What is required - In the records that follow, the lines from the one containing "državama članicama EU-a" to the one containing "javno-pravno tijelo države", inclusive, are to be given again exactly.

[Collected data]
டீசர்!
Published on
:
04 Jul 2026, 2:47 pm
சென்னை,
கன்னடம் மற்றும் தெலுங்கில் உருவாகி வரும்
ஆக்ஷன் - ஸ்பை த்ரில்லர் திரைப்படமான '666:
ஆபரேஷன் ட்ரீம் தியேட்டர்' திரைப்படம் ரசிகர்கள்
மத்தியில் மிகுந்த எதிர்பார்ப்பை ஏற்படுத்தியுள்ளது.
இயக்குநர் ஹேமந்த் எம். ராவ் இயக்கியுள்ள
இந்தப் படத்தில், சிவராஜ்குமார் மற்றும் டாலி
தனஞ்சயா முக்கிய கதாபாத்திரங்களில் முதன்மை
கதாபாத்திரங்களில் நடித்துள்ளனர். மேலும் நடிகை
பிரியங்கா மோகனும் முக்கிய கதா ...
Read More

---

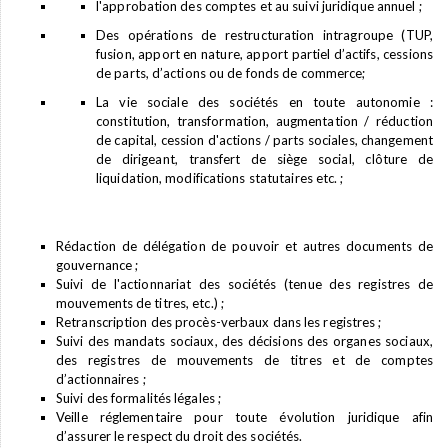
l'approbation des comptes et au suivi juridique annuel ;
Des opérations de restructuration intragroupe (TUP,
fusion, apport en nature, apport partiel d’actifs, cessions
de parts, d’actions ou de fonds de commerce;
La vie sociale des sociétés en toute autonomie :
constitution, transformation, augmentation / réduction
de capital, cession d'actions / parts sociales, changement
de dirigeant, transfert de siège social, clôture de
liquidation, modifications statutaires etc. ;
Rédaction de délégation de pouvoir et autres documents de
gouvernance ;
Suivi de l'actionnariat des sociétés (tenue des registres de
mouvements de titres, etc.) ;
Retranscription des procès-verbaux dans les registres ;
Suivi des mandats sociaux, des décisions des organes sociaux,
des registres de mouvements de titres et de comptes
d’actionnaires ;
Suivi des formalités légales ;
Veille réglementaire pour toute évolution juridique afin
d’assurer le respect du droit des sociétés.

==

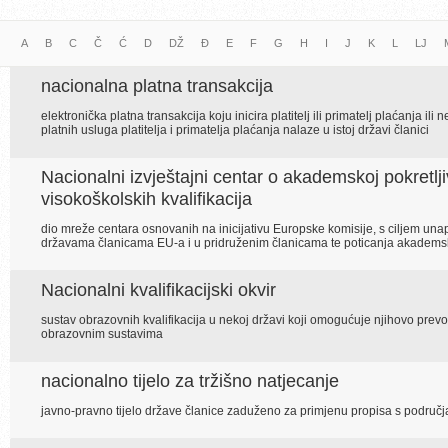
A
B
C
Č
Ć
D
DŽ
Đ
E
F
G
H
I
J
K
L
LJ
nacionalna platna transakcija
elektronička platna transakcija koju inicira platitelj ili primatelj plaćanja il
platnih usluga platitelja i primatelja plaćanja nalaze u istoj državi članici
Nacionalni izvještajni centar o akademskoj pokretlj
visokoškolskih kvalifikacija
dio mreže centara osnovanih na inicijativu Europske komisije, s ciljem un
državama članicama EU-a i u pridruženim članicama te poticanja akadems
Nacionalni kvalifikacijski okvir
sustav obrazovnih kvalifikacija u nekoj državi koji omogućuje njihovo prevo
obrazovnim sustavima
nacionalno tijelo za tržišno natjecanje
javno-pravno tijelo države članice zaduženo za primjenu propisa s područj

Output of the task -
državama članicama EU-a i u pridruženim članicama te poticanja akadems
Nacionalni kvalifikacijski okvir
sustav obrazovnih kvalifikacija u nekoj državi koji omogućuje njihovo prevo
obrazovnim sustavima
nacionalno tijelo za tržišno natjecanje
javno-pravno tijelo države članice zaduženo za primjenu propisa s područj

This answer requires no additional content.